0

Premises: I am not at all a C++ expert and I checked similar questions such as this and references therein but without much success...

I am developing Python bindings with pybind11 for a C++ project of which I am not the author. Such a project implements a File Data Format.

One of the classes I managed to expose to Python is the one that implements the File object.
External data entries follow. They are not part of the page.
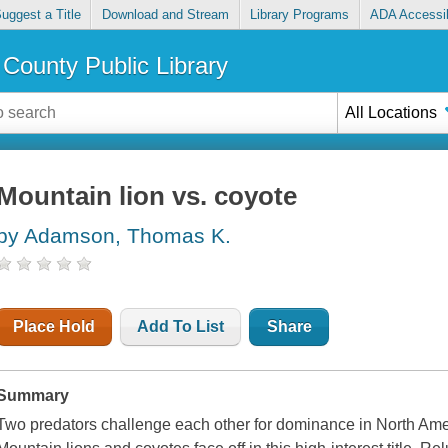
uggest a Title
Download and Stream
Library Programs
ADA Accessib
County Public Library
All Locations
Mountain lion vs. coyote
by Adamson, Thomas K.
Place Hold
Add To List
Share
Summary
Two predators challenge each other for dominance in North Ame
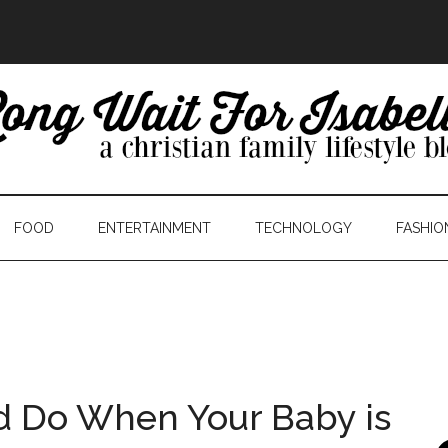
FOOD
ENTERTAINMENT
TECHNOLOGY
FASHIO
d Do When Your Baby is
The class header looks something like this (among many other things),

  /// Open a disk file in the specified mode
  XCDFFile(const char *fileName,
           const char *mode)
  {

    Init();
    Open(fileName, mode);
  }
  XCDFFile()
  {

    Init();
  }

  ~XCDFFile()
  {

    // Close-on-destruction behavior prevents assignment/copy construction
    Close();
  }

I managed to do (among other things)


    py::class_<XCDFFile>(m, "File")
        .def(py::init<const char *, const char *>())
        [...]
        .def("__iter__", [](XCDFFile &self)
             { return &self; })
        .def("__enter__", [](XCDFFile &self)
             { return &self; })

But I don't know how __exit__should look like in this syntax. Python docs say it should look like object.__exit__(self, exc_type, exc_value, traceback), but I don't know how to translate this into pybind11, hoping that the class I am trying to expose doesn't need to be modified.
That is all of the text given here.